As it is imposed universally on goods crossing the frontier, the charge in question hampers the interpenetration at which the treaty aims and thus has an effect on the free circulation of goods equivalent to a customs duty.
The very low rate of the charge cannot change its character with regard to the principles of the treaty which for the purpose of determining the legality of those charges, do not admit of the substitution of quantitative criteria for those based on the nature of the charge.
15 The Italian government further maintains that the disputed charge constitutes the consideration for a service rendered and as such cannot be designated as a charge having equivalent effect.
According to the Italian government the object of the statistics in question is to determine precisely the actual movements of goods and, consequently, changes the state of the market. It claims that the exactness of the information thus supplied affords importers a better competitive position in the Italian market whilst exporters enjoy a similar advantage abroad and that the special advantages which dealers obtain from the survey justifies their paying for this public service and moreover demonstrates that the disputed charge is in the nature of a quid pro quo.
16 The statistical information in question is beneficial to the economy as a whole and inter alia to the relevant administrative authorities.

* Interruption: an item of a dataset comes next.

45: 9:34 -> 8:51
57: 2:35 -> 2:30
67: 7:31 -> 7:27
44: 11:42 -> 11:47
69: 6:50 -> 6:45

Even if the competitive position of importers and exporters were to be particularly improved as a result, the statistics still constitute an advantage so general, and so difficult to assess, that the disputed charge cannot be regarded as the consideration for a specific benefit actually conferred.
17 It appears from the abovementioned considerations that in so far as the disputed charge is levied on exports it is contrary to article 16 of the treaty.

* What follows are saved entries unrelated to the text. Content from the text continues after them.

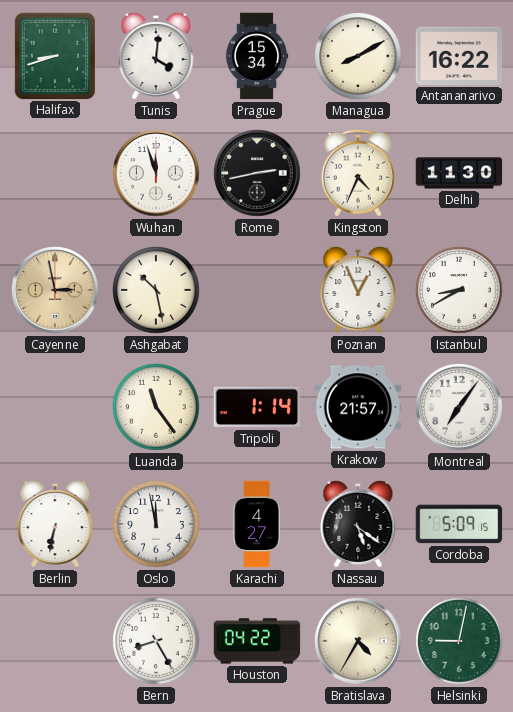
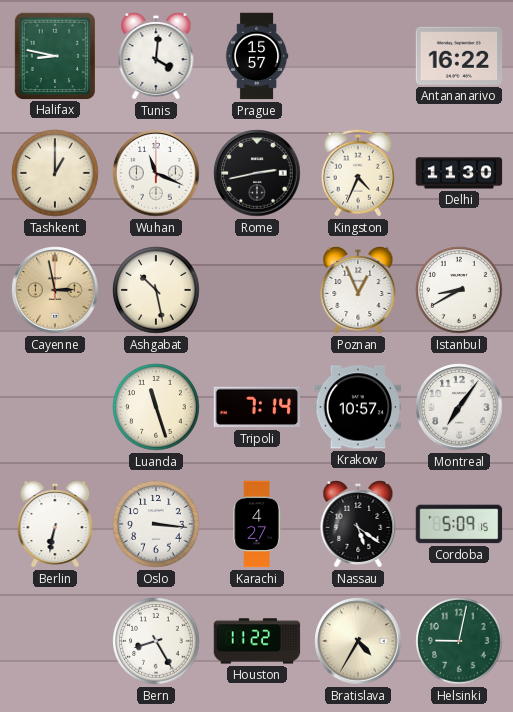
Halifax: 8:42 -> 8:47
Prague: 15:34 -> 15:57
Managua: 8:10 -> none
Tashkent: none -> 1:00
Wuhan: 11:57 -> 11:19
Luanda: 11:24 -> 11:27
Tripoli: 1:14 -> 7:14
Krakow: 21:57 -> 10:57
Oslo: 11:58 -> 3:16
Houston: 04:22 -> 11:22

18 With regard to the statistical levy on the import from other member states of products subject to regulations relating to the common organization of the markets the abovementioned provisions of such regulations prohibit the levying of any customs duty or charge having equivalent effect on trade between the member states.

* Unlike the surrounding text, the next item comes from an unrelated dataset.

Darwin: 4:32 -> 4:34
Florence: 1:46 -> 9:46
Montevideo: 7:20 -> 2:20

The concept of a "charge having equivalent effect " accessory to that of " customs duty " was re-enacted in the abovementioned regulations from articles 9, 12 and 13 of the treaty.
Nothing in the said regulations justifies the conclusion that they are intended to confer on this concept a scope different from that which it has within the framework of the treaty itself, especially as, when those regulations take account of the particular conditions for establishing a common market in agricultural products, they pursue the same objectives as articles 9 to 13 of the treaty which they implement.
19 According to article 189 of the treaty those regulations are to be binding in their entirety and directly applicable in all member states. In infringing their provisions the defendant has thus failed to fulfil an obligation under the treaty.
20 Under article 69(3) of the rules of procedure the unsuccessful party shall be ordered to pay the costs.
The defendant has failed in its submissions.
The Court
Hereby declares:
1. On levying on exports to other member states of the community the charge provided for by article 42 of the decree of the president of the republic no 723 of 26 June 1965, the Italian republic has failed to fulfil its obligations under article 16 of the treaty establishing the European Economic Community;
2. In levying on imports from other member states the charge provided for by article 42 of the decree of the president of the republic no 723 of 26 June 1965 on goods subject to the regulations of the council relating to certain common organizations of the agricultural markets, the Italian Republic has failed to fulfil its obligations under article 189 of the treaty and articles 21(1) of regulation no 120-67-eec, 19(1) of regulation no 121-67-eec, 13(1) of regulation no 122-67-eec, 13(1) of regulation no 123-67-eec, 22(1) of regulation no 804-68-eec, 22(1) of regulation no 805-68-eec, 23(1) of regulation no 359-67-eec, and 3(1) of regulation no 136-66-eec;
3. The defendant is ordered to pay the costs.